▸ **Assigned task**
Below are lines of records; copy exactly those from the one containing "李在明要求全力动员行政力量减少酷暑损失 强调" through the one containing "Büchern geht es", leaving the pictures behind.

▸ **Records for this task**
--- START ---

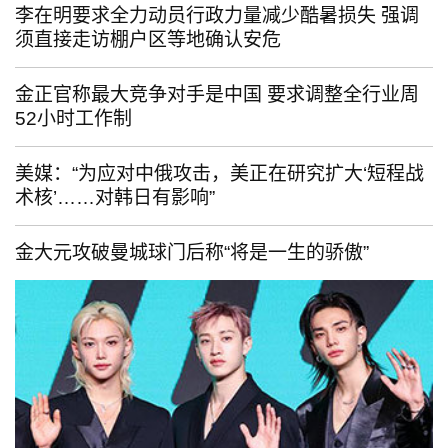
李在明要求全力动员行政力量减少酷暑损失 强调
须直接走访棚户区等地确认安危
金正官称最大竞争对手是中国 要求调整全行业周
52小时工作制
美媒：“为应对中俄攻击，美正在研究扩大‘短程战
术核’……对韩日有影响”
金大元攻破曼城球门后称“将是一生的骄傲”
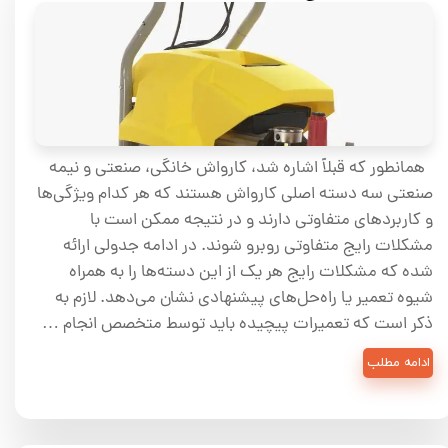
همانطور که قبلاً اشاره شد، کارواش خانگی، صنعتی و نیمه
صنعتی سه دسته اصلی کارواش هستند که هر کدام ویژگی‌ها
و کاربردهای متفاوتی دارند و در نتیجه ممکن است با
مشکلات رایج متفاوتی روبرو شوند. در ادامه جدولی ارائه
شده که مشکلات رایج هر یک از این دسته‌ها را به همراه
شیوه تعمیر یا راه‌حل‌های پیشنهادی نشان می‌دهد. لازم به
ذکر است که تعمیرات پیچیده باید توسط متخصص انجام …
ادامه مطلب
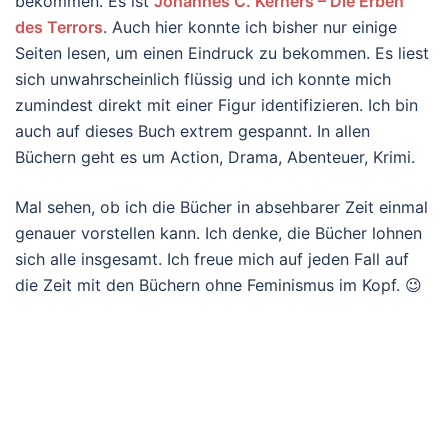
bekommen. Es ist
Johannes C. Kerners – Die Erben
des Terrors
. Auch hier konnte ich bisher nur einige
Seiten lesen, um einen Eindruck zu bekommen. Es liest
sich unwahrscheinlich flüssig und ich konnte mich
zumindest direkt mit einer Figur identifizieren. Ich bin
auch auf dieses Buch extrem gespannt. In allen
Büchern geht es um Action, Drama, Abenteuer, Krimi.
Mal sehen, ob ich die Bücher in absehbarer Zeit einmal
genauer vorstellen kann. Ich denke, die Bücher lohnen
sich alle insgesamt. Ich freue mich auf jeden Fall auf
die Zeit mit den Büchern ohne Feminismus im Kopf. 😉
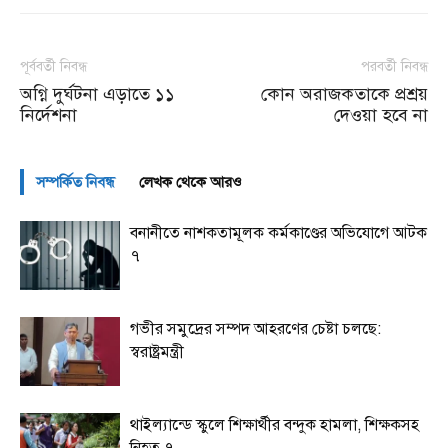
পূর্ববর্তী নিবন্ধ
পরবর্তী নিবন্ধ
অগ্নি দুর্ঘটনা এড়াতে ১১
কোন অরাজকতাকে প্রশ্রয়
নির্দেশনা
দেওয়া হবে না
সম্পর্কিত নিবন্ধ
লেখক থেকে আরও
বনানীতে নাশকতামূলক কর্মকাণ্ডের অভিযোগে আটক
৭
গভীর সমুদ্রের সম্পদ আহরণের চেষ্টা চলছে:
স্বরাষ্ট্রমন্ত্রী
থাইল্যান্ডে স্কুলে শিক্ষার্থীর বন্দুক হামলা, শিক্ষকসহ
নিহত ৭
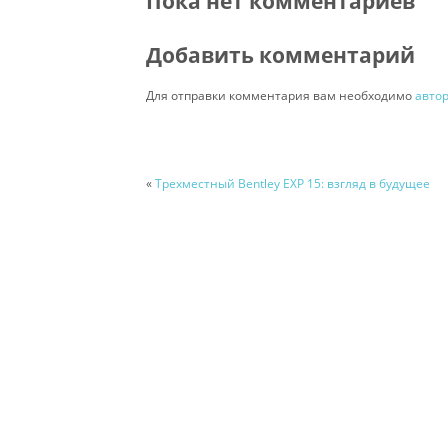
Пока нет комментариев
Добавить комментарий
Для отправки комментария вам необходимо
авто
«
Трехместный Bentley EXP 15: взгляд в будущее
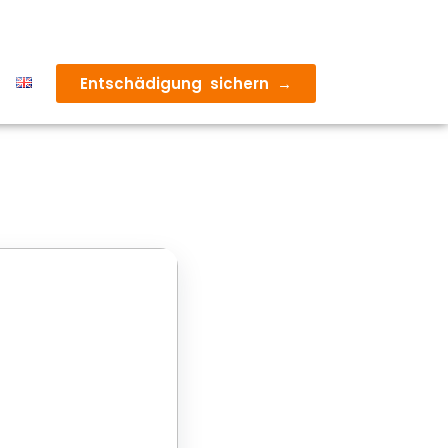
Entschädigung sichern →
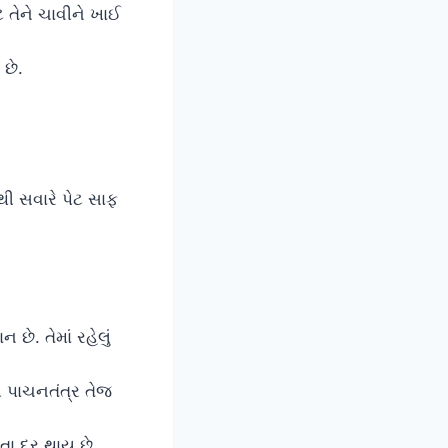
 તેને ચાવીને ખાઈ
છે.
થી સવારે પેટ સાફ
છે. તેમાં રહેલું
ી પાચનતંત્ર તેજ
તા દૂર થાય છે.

--- END ---
--- START ---

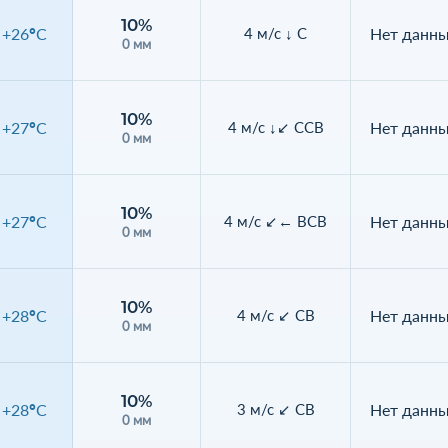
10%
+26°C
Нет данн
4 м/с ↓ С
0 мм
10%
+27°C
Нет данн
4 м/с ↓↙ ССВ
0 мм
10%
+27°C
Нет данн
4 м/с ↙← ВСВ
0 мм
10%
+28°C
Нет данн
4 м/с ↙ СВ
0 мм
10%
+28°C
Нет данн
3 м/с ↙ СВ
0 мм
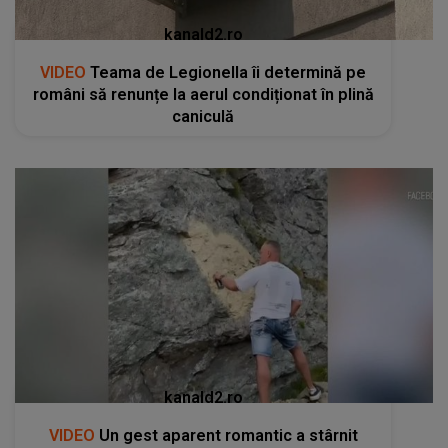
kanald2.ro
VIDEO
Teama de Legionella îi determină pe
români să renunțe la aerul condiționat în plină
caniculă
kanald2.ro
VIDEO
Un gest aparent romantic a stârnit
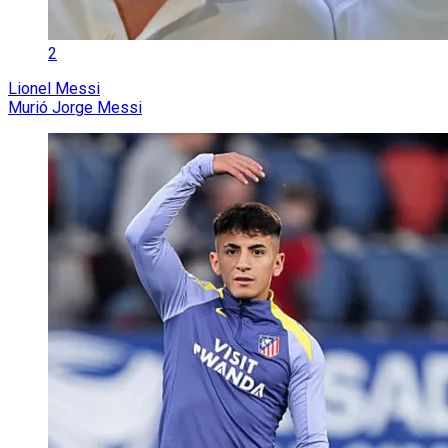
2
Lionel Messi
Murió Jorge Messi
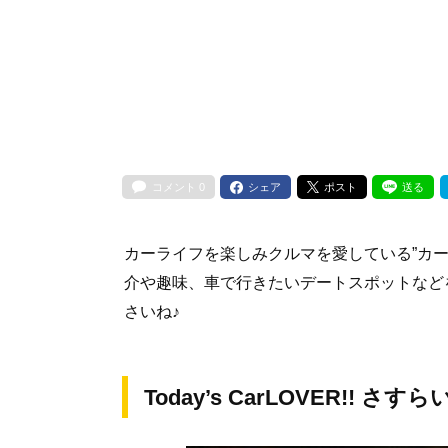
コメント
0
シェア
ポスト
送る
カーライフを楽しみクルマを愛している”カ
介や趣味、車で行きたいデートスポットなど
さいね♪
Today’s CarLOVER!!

--- END ---
--- START ---

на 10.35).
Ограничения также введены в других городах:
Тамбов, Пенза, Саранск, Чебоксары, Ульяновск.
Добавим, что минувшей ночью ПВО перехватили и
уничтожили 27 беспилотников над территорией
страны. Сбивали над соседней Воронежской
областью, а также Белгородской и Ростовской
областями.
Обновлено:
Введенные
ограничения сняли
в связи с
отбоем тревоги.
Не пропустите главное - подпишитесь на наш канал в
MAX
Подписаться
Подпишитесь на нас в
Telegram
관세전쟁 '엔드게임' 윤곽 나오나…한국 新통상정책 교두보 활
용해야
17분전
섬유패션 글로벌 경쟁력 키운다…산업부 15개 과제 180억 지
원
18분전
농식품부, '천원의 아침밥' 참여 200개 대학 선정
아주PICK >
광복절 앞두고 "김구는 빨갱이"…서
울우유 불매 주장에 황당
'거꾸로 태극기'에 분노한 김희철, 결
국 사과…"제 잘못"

--- END ---

▸ **Output of the task**
李在明要求全力动员行政力量减少酷暑损失 强调
须直接走访棚户区等地确认安危
金正官称最大竞争对手是中国 要求调整全行业周
52小时工作制
美媒：“为应对中俄攻击，美正在研究扩大‘短程战
术核’……对韩日有影响”
金大元攻破曼城球门后称“将是一生的骄傲”
همانطور که قبلاً اشاره شد، کارواش خانگی، صنعتی و نیمه
صنعتی سه دسته اصلی کارواش هستند که هر کدام ویژگی‌ها
و کاربردهای متفاوتی دارند و در نتیجه ممکن است با
مشکلات رایج متفاوتی روبرو شوند. در ادامه جدولی ارائه
شده که مشکلات رایج هر یک از این دسته‌ها را به همراه
شیوه تعمیر یا راه‌حل‌های پیشنهادی نشان می‌دهد. لازم به
ذکر است که تعمیرات پیچیده باید توسط متخصص انجام …
ادامه مطلب
bekommen. Es ist
Johannes C. Kerners – Die Erben
des Terrors
. Auch hier konnte ich bisher nur einige
Seiten lesen, um einen Eindruck zu bekommen. Es liest
sich unwahrscheinlich flüssig und ich konnte mich
zumindest direkt mit einer Figur identifizieren. Ich bin
auch auf dieses Buch extrem gespannt. In allen
Büchern geht es um Action, Drama, Abenteuer, Krimi.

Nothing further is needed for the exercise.